The below is a snippet of code I am using to try and find the game (not games ) tag, and it's attributes.下面是我用来尝试查找game (不是games )标签及其属性的代码片段。 The issue is, when I request game, it returns None.问题是,当我请求游戏时,它返回 None。 However, I can return any other tag without an issue-- status , for example, works perfectly fine.但是,我可以毫无问题地返回任何其他标签——例如, status工作得很好。
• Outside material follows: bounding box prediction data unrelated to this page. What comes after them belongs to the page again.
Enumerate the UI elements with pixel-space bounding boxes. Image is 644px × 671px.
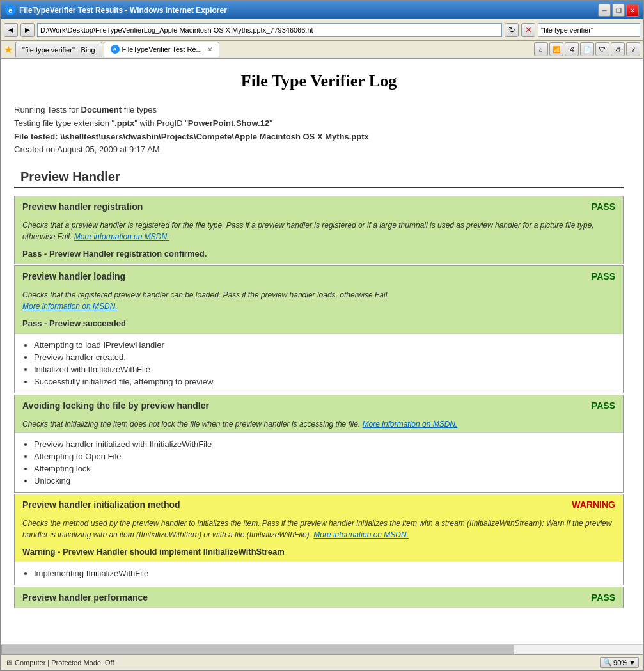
tab-bing[interactable]: "file type verifier" - Bing bbox=[15, 42, 102, 57]
feeds-button[interactable]: 📶 bbox=[549, 42, 563, 56]
content-inner: File Type Verifier Log Running Tests for… bbox=[1, 59, 643, 644]
toolbar-right: ⌂ 📶 🖨 📄 🛡 ⚙ ? bbox=[534, 42, 640, 56]
test2-msdn-link[interactable]: More information on MSDN. bbox=[22, 302, 118, 311]
test-card-2: Preview handler loading PASS Checks that… bbox=[14, 265, 624, 393]
refresh-button[interactable]: ↻ bbox=[505, 23, 519, 37]
ie-logo-icon: e bbox=[5, 5, 15, 15]
meta-line1-bold: Document bbox=[81, 105, 122, 114]
tab-ftv-icon: e bbox=[111, 45, 120, 54]
test1-result-text: Pass - Preview Handler registration conf… bbox=[22, 249, 207, 258]
test-card-3: Avoiding locking the file by preview han… bbox=[14, 395, 624, 493]
toolbar-group-left: "file type verifier" - Bing e FileTypeVe… bbox=[15, 42, 219, 57]
test4-desc: Checks the method used by the preview ha… bbox=[15, 515, 623, 543]
test4-desc-text: Checks the method used by the preview ha… bbox=[22, 519, 611, 539]
status-right: 🔍 90% ▼ bbox=[600, 657, 639, 668]
close-button[interactable]: ✕ bbox=[626, 4, 639, 17]
meta-line1-prefix: Running Tests for bbox=[14, 105, 81, 114]
status-bar: 🖥 Computer | Protected Mode: Off 🔍 90% ▼ bbox=[1, 654, 643, 670]
search-input[interactable] bbox=[541, 26, 637, 34]
window-frame: e FileTypeVerifier Test Results - Window… bbox=[0, 0, 644, 671]
back-button[interactable]: ◀ bbox=[4, 23, 18, 37]
test3-desc-text: Checks that initializing the item does n… bbox=[22, 420, 457, 429]
test4-status: WARNING bbox=[572, 500, 615, 510]
help-button[interactable]: ? bbox=[626, 42, 640, 56]
test2-result-text: Pass - Preview succeeded bbox=[22, 319, 126, 328]
home-button[interactable]: ⌂ bbox=[534, 42, 548, 56]
meta-ext: .pptx bbox=[114, 118, 134, 128]
meta-line3: File tested: \\shelltest\users\dwashin\P… bbox=[14, 130, 624, 144]
test1-result: Pass - Preview Handler registration conf… bbox=[15, 245, 623, 264]
restore-button[interactable]: ❐ bbox=[612, 4, 625, 17]
test2-detail-3: Initialized with IInitializeWithFile bbox=[34, 363, 615, 375]
test-card-4: Preview handler initialization method WA… bbox=[14, 494, 624, 585]
tools-button[interactable]: ⚙ bbox=[611, 42, 625, 56]
test5-title: Preview handler performance bbox=[22, 592, 148, 603]
test2-detail-4: Successfully initialized file, attemptin… bbox=[34, 375, 615, 388]
safety-button[interactable]: 🛡 bbox=[595, 42, 609, 56]
second-toolbar: ★ "file type verifier" - Bing e FileType… bbox=[1, 41, 643, 59]
meta-line2-prefix: Testing file type extension " bbox=[14, 118, 114, 128]
address-box[interactable]: D:\Work\Desktop\FileTypeVerifierLog_Appl… bbox=[37, 23, 502, 37]
test2-details: Attempting to load IPreviewHandler Previ… bbox=[15, 333, 623, 393]
test2-result: Pass - Preview succeeded bbox=[15, 315, 623, 333]
meta-line1: Running Tests for Document file types bbox=[14, 104, 624, 117]
zoom-button[interactable]: 🔍 90% ▼ bbox=[600, 657, 639, 668]
content-area[interactable]: File Type Verifier Log Running Tests for… bbox=[1, 59, 643, 644]
stop-button[interactable]: ✕ bbox=[521, 23, 535, 37]
zoom-icon: 🔍 bbox=[603, 658, 612, 667]
test3-msdn-link[interactable]: More information on MSDN. bbox=[363, 420, 458, 429]
meta-line2-mid: " with ProgID " bbox=[134, 118, 188, 128]
print-button[interactable]: 🖨 bbox=[565, 42, 579, 56]
h-scrollbar-thumb[interactable] bbox=[1, 645, 514, 654]
meta-progid: PowerPoint.Show.12 bbox=[188, 118, 269, 128]
zoom-chevron-icon: ▼ bbox=[629, 659, 636, 667]
tab-ftv-label: FileTypeVerifier Test Re... bbox=[122, 45, 202, 53]
test2-detail-1: Attempting to load IPreviewHandler bbox=[34, 339, 615, 351]
test2-header: Preview handler loading PASS bbox=[15, 266, 623, 287]
horizontal-scrollbar[interactable] bbox=[1, 644, 643, 654]
meta-file: File tested: \\shelltest\users\dwashin\P… bbox=[14, 132, 369, 141]
test3-detail-4: Unlocking bbox=[34, 475, 615, 487]
test2-title: Preview handler loading bbox=[22, 271, 125, 281]
page-title: File Type Verifier Log bbox=[14, 72, 624, 91]
zoom-level: 90% bbox=[613, 659, 627, 667]
test1-msdn-link[interactable]: More information on MSDN. bbox=[74, 232, 169, 241]
test-card-5: Preview handler performance PASS bbox=[14, 587, 624, 608]
window-title: FileTypeVerifier Test Results - Windows … bbox=[19, 6, 227, 15]
tab-ftv[interactable]: e FileTypeVerifier Test Re... ✕ bbox=[104, 42, 219, 57]
test3-detail-2: Attempting to Open File bbox=[34, 450, 615, 462]
test1-header: Preview handler registration PASS bbox=[15, 196, 623, 217]
window-controls: ─ ❐ ✕ bbox=[598, 4, 639, 17]
test3-desc: Checks that initializing the item does n… bbox=[15, 416, 623, 432]
section-header: Preview Handler bbox=[14, 170, 624, 188]
test2-desc-text: Checks that the registered preview handl… bbox=[22, 290, 389, 311]
meta-line4: Created on August 05, 2009 at 9:17 AM bbox=[14, 143, 624, 157]
test4-title: Preview handler initialization method bbox=[22, 500, 180, 510]
address-text: D:\Work\Desktop\FileTypeVerifierLog_Appl… bbox=[40, 26, 313, 34]
test3-title: Avoiding locking the file by preview han… bbox=[22, 400, 209, 411]
test3-details: Preview handler initialized with IInitia… bbox=[15, 432, 623, 492]
test4-detail-1: Implementing IInitializeWithFile bbox=[34, 567, 615, 580]
h-scrollbar-track[interactable] bbox=[1, 645, 643, 654]
page-button[interactable]: 📄 bbox=[580, 42, 594, 56]
tab-close-icon[interactable]: ✕ bbox=[207, 46, 212, 53]
test1-title: Preview handler registration bbox=[22, 201, 143, 212]
test4-result-text: Warning - Preview Handler should impleme… bbox=[22, 547, 285, 557]
minimize-button[interactable]: ─ bbox=[598, 4, 611, 17]
status-text-area: 🖥 Computer | Protected Mode: Off bbox=[5, 659, 595, 667]
test1-desc-text: Checks that a preview handler is registe… bbox=[22, 221, 594, 241]
test2-detail-2: Preview handler created. bbox=[34, 351, 615, 363]
test-card-1: Preview handler registration PASS Checks… bbox=[14, 196, 624, 264]
search-box[interactable] bbox=[538, 23, 640, 37]
test4-msdn-link[interactable]: More information on MSDN. bbox=[313, 530, 409, 539]
test3-detail-3: Attempting lock bbox=[34, 462, 615, 475]
test5-header: Preview handler performance PASS bbox=[15, 587, 623, 608]
test2-status: PASS bbox=[592, 271, 615, 281]
test5-status: PASS bbox=[592, 592, 615, 603]
test3-status: PASS bbox=[592, 400, 615, 411]
favorites-star-icon[interactable]: ★ bbox=[4, 43, 13, 56]
meta-info: Running Tests for Document file types Te… bbox=[14, 104, 624, 157]
title-bar: e FileTypeVerifier Test Results - Window… bbox=[1, 1, 643, 19]
forward-button[interactable]: ▶ bbox=[20, 23, 35, 37]
test1-status: PASS bbox=[592, 201, 615, 212]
soup = BeautifulSoup(webpage, 'xml') # webpage is the xml file for today's games
tags = soup.findAll('game', {'home_file_code': 'tor'}) #supposed to find the tags for the home_file_code matching the home team's abbreviation
for games in tags:
    print(games.find('status')['status'] #works without an issue
    print(games.find('game')['home_file_code'] #throws below error, because games.find('game') is None

TypeError: 'NoneType' object is not subscriptable TypeError: 'NoneType' 对象不可下标

Also, if I print the children for list ( print(list(games.children)) ), it returns everything except game.另外,如果我打印列表的子项( print(list(games.children)) ),它会返回除游戏之外的所有内容。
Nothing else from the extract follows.